■ **The task**
Look over the entries that follow and work out how many lines contain "Pharmacien". State the number only.

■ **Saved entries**
• • •
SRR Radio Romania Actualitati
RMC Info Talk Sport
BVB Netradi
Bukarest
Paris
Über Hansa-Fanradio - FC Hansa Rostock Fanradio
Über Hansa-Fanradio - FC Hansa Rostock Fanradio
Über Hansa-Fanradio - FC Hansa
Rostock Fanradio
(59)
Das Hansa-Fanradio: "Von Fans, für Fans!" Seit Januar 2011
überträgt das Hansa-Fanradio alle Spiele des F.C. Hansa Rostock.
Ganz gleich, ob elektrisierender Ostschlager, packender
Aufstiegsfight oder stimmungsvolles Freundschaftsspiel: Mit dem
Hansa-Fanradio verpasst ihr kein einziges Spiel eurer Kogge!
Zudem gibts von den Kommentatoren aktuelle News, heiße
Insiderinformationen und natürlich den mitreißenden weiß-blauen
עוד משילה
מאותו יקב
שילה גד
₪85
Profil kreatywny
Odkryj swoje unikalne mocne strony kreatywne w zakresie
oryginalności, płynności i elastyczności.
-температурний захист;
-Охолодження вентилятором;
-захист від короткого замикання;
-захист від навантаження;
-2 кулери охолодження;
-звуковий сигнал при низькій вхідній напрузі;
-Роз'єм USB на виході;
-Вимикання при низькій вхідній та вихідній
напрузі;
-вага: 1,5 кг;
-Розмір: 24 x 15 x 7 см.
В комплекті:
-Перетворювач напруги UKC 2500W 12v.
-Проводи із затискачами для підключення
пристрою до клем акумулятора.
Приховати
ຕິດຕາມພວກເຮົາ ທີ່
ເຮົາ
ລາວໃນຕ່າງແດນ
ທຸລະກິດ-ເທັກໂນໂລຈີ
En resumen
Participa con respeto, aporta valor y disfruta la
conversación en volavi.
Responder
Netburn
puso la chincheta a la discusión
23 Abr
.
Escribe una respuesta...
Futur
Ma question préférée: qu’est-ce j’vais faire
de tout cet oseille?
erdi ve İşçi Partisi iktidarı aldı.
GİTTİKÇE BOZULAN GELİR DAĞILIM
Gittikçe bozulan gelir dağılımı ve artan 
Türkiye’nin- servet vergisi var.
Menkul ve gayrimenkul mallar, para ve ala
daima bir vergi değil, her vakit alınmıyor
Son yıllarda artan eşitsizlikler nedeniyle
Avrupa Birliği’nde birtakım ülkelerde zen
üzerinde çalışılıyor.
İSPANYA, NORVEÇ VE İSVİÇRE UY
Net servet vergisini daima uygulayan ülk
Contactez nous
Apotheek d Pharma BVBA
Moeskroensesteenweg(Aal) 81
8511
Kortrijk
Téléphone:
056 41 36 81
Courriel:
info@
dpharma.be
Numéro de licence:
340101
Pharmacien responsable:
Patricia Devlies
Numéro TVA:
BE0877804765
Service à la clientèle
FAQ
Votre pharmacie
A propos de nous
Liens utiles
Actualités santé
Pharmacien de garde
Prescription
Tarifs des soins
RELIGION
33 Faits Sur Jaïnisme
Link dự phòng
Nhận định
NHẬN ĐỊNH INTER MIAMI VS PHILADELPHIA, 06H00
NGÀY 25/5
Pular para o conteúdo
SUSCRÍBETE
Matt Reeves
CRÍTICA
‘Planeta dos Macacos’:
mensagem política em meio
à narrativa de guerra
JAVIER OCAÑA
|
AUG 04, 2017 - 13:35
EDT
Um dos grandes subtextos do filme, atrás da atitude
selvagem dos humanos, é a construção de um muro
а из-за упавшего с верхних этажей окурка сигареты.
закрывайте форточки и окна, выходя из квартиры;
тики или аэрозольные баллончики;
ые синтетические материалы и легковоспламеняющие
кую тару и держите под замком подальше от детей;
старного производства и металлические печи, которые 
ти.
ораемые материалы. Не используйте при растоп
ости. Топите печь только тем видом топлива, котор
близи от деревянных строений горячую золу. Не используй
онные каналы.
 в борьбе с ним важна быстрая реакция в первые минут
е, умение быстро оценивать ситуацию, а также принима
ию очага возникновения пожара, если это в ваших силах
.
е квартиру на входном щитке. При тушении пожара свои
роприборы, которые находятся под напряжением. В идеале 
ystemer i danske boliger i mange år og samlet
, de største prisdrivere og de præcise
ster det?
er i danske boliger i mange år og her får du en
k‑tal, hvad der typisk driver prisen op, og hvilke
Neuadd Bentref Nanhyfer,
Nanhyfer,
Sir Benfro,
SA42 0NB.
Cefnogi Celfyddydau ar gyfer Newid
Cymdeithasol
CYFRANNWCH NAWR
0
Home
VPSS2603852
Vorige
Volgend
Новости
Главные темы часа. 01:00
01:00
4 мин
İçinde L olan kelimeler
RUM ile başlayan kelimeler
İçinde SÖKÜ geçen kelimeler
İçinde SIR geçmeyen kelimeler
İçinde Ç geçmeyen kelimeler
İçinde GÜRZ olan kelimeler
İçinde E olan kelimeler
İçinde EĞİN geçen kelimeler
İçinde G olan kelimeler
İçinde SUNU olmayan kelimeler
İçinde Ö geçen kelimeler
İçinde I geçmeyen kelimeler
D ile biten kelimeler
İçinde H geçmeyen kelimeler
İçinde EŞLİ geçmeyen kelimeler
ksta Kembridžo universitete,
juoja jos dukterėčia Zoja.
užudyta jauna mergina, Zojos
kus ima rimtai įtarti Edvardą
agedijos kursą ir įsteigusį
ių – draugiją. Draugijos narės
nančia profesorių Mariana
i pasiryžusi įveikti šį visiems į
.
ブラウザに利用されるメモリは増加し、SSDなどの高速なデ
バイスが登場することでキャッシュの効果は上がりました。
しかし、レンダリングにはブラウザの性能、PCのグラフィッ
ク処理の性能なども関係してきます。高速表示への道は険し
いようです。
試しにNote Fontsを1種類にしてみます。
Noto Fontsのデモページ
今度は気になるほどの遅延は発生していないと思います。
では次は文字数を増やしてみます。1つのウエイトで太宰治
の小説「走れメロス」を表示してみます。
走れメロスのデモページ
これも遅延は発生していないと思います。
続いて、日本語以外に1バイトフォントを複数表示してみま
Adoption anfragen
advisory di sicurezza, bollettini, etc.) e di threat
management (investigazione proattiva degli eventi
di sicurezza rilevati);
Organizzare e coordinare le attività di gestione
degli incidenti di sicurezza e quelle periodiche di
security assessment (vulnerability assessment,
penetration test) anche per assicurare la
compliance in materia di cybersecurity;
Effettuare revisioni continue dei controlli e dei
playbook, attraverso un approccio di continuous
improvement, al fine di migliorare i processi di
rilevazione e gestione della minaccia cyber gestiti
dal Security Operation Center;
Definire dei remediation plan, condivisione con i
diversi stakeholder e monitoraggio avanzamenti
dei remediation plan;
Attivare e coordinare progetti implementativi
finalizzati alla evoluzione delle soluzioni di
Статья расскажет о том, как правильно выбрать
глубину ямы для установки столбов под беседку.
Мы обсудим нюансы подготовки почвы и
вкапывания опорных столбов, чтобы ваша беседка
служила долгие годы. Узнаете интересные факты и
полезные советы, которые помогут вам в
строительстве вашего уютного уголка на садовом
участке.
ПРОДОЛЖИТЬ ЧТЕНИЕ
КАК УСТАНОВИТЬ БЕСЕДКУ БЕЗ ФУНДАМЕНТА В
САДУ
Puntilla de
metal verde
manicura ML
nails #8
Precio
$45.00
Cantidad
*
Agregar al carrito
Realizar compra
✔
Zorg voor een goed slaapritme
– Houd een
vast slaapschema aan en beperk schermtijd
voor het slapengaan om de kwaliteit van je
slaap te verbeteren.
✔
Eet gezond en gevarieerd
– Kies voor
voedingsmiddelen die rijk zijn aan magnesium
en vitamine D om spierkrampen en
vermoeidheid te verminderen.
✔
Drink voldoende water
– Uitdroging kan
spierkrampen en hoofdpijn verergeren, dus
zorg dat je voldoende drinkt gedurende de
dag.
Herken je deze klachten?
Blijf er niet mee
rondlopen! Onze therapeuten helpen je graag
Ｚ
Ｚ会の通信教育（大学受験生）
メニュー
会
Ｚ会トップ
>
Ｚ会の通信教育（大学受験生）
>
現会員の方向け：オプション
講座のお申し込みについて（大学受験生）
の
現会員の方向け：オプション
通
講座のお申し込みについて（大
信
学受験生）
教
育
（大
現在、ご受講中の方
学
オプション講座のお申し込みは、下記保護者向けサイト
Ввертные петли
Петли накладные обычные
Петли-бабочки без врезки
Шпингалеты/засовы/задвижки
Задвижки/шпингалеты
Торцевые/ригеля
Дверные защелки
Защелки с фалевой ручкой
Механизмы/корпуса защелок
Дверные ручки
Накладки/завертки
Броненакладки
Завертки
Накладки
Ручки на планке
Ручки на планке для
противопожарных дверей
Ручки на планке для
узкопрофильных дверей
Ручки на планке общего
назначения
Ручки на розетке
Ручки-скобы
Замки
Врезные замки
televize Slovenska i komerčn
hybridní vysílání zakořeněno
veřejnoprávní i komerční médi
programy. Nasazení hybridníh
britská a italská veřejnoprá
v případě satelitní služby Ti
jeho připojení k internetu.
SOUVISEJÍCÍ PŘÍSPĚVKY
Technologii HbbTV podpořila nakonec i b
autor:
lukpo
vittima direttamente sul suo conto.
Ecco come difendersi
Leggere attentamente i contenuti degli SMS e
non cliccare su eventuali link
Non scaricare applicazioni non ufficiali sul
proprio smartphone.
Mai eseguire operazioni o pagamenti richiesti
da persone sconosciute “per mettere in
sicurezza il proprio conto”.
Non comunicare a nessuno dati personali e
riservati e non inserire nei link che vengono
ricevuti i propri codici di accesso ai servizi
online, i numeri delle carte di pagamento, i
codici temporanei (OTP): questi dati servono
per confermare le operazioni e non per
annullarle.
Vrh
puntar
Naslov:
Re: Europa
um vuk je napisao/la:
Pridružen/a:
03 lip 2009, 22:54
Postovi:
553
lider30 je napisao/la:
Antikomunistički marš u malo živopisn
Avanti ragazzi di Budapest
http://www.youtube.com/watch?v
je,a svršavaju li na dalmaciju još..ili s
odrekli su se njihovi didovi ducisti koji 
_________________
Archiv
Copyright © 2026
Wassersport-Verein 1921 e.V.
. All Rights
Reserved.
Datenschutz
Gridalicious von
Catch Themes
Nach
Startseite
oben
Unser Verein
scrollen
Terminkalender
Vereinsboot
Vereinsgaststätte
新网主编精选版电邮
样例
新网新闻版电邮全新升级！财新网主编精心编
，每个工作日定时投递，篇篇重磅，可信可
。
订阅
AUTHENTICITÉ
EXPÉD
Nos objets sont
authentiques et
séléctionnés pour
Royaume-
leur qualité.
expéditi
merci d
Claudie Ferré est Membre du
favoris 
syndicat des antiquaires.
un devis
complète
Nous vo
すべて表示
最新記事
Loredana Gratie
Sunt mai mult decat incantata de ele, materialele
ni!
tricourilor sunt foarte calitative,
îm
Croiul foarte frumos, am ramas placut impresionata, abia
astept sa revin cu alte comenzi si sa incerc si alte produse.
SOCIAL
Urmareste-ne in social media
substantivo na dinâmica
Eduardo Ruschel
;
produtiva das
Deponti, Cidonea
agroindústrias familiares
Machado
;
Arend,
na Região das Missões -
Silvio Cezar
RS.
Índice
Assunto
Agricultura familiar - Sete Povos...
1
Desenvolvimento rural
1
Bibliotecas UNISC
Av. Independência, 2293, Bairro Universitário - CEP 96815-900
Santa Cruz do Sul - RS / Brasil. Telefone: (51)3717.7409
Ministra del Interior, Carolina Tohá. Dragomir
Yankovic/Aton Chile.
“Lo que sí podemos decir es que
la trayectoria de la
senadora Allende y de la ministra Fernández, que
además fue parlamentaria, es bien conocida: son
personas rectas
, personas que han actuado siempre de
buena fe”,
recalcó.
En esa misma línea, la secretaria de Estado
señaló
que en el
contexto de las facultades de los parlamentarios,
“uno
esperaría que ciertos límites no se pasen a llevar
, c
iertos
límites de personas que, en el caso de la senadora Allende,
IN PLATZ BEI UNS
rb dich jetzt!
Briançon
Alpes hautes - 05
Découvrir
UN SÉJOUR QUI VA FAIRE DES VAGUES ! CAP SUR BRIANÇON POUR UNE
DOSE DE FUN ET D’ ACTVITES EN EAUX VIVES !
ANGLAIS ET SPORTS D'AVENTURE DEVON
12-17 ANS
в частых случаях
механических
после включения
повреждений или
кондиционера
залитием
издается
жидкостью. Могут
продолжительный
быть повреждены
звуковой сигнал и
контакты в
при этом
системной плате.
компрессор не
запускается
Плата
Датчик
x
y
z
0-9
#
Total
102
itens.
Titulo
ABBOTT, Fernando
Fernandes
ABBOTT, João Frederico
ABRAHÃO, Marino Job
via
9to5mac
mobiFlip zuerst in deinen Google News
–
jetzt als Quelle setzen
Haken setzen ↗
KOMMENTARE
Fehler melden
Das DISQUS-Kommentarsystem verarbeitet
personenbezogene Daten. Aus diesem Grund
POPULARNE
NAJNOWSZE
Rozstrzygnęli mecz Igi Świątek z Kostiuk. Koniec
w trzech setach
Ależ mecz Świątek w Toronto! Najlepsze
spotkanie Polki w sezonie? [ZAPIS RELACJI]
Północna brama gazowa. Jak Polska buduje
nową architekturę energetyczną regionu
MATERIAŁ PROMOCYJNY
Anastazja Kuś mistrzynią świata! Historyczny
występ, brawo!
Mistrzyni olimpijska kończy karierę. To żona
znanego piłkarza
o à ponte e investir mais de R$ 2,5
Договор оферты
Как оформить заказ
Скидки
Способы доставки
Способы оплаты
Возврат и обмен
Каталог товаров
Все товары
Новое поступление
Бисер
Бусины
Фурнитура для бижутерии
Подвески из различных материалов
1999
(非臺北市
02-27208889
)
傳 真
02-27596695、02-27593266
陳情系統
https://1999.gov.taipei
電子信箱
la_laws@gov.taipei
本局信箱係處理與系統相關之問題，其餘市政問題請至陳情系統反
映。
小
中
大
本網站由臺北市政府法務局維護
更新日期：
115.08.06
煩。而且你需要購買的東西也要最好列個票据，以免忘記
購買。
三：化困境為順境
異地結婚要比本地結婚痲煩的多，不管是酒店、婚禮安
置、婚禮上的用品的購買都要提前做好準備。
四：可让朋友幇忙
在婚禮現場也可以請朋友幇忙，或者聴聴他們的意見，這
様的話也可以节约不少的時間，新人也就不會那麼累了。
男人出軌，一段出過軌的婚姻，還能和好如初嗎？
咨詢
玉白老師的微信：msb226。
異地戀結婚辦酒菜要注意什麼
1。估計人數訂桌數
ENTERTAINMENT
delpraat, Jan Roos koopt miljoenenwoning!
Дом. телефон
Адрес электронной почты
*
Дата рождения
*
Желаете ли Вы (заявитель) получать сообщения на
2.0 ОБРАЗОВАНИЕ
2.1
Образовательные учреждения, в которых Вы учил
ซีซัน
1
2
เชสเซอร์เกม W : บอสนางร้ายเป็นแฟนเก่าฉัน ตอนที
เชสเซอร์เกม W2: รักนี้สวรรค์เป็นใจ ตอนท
• • •
■ **Completed exercise**
2